SLBP(RL97/99AA) expression in G2 promotes loading of H2AFX mRNA onto polyribosomes

Upon observing no difference in the processing and degradation of H2AFX mRNA in the presence of SLBP(RL97/99AA) during G2, we asked if expression of SLBP(RL97/99AA) could increase the amount of H2AFX mRNA actively translated by the cell. Doxycycline-inducible SLBP(RL97/99AA) U2OS cells were treated with or without doxycycline, synchronized in G2 (10 hours after release from a thymidine block), collected, and processed to obtain light (containing 2–3 loaded ribosomes) and heavy (containing 4 or more loaded ribosomes) fractions for qPCR analysis. Induction of SLBP(RL97/99AA) had no effect on total cellular mRNA ribosome loading, as shown by comparing polyribosome distribution after sucrose density gradient centrifugation (Figure S4F). However, when compared to uninduced cells, cells expressing SLBP(RL97/99AA) displayed a significant increase in the amount of total H2AFX mRNA, but not HIST1H3H mRNA, in the heavy polyribosome fraction after normalization to their respective pre-fractionated level (Figure 4D), indicative of increased and selective H2AFX mRNA translation. Importantly, polyadenylated H2AFX mRNA was not enriched in either polyribosome fraction (Figure S4G), suggesting that high levels of SLBP in G2 lead to a specific increase of processed H2AFX mRNA at the heavy polyribosome fraction.

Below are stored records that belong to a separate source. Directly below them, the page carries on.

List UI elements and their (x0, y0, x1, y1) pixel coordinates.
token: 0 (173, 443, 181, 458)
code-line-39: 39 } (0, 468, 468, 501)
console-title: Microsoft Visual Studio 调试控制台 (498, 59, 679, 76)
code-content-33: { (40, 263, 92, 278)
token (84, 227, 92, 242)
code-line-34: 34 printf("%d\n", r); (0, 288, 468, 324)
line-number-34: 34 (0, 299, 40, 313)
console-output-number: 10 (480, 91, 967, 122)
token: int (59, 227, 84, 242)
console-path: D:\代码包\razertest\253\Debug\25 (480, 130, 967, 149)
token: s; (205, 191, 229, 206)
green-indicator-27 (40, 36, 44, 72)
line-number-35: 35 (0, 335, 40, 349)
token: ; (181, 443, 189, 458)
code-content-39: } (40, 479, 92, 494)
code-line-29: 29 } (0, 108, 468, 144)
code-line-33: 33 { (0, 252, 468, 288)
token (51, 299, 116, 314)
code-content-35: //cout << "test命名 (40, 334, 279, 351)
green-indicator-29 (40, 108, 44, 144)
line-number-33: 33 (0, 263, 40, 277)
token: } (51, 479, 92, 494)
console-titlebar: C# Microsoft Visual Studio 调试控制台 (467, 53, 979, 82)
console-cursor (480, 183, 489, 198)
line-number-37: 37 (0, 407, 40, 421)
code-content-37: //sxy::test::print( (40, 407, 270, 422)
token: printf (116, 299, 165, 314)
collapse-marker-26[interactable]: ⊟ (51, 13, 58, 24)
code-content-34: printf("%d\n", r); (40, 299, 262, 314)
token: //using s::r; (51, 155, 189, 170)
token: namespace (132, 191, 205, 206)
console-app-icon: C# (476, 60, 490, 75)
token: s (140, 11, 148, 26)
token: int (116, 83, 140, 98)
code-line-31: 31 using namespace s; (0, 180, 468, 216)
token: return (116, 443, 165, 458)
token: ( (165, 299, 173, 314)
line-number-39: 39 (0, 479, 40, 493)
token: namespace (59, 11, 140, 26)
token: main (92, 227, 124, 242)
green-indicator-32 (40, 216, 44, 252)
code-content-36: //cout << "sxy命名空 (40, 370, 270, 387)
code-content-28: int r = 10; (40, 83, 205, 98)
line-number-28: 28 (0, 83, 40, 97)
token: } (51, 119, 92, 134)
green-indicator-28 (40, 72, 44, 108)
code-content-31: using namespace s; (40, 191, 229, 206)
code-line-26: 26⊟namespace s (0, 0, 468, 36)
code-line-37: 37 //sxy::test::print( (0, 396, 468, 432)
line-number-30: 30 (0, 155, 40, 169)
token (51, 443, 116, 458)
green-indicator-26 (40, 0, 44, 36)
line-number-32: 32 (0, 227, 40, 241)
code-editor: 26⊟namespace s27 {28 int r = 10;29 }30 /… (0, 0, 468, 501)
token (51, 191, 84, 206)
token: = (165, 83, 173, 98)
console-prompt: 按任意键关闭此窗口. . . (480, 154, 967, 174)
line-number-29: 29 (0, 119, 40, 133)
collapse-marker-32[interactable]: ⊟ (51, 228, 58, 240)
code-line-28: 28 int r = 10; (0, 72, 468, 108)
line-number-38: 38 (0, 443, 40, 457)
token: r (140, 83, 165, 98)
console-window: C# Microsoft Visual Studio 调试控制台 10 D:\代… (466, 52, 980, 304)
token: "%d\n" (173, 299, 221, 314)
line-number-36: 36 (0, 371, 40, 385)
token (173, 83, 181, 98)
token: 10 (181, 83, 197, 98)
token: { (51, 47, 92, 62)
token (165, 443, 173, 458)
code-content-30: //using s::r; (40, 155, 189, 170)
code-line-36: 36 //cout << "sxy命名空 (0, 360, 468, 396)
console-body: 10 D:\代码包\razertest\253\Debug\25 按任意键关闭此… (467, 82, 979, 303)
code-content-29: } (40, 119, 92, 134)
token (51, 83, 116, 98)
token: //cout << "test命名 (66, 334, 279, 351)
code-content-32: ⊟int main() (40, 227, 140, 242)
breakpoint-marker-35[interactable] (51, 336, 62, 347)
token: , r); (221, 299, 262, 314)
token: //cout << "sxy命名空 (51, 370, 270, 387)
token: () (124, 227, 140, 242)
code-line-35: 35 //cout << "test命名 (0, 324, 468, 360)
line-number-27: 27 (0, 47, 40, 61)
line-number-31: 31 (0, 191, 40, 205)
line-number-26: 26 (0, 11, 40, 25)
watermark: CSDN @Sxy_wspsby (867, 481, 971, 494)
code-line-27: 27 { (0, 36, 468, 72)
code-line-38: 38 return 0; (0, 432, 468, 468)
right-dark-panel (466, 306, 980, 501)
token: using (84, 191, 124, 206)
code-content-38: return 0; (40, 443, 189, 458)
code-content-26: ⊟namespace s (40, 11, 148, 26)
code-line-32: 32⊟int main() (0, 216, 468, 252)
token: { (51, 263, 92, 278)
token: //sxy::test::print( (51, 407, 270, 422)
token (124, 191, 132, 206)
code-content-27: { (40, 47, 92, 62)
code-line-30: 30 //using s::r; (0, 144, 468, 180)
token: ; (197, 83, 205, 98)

High levels of SLBP(RL97/99AA) in G2 lead to a persistent increase in the H2A.X levels and signaling after DNA damage

Previous work has shown that, in response to treatment with the DNA damage agent neocarzinostatin (NCS), H2A.X is rapidly phosphorylated on Ser139, which results in the stabilization of H2A.X protein (Atsumi et al., 2015). This extra H2A.X is then degraded as cells repair the DNA damage and recover from the genotoxic stress. Given the ability of SLBP(RL97/99AA) to increase H2A.X protein levels in G2, we asked if expression of SLBP(RL97/99AA) in G2 could also lead to abnormally high levels of H2A.X protein during the DNA damage response. To answer this question, we induced SLBP(RL97/99AA) with doxycycline, which was then washed away together with thymidine to synchronize U2OS in G2, after which NCS was added to induce DNA damage (see experiment schematic in Figure 5A). When compared to uninduced cells, cells that expressed SLBP(RL97/99AA) retained levels of H2A.X protein and γH2A.X after NCS treatment (Figure 5B). In agreement with the increased and persistent levels of γH2A.X, doxycycline treated cells displayed persistent phosphorylation of CHK2 on Thr68, and phosphorylation of CHK1 on Ser317. To confirm that these effects were not simply due to doxycycline treatment, we compared HeLa and U2OS cells stably infected with viruses expressing doxycycline-inducible SLBP(RL97/99AA) to their uninfected counterparts (Figure S5A and S5B). We treated both the infected and non-infected cells with doxycycline during the second thymidine treatment, and washed off the doxycycline with release from the thymidine block (Figure S5A). The results of these experiments (Figure S5B) phenocopied those shown in Figure 5B.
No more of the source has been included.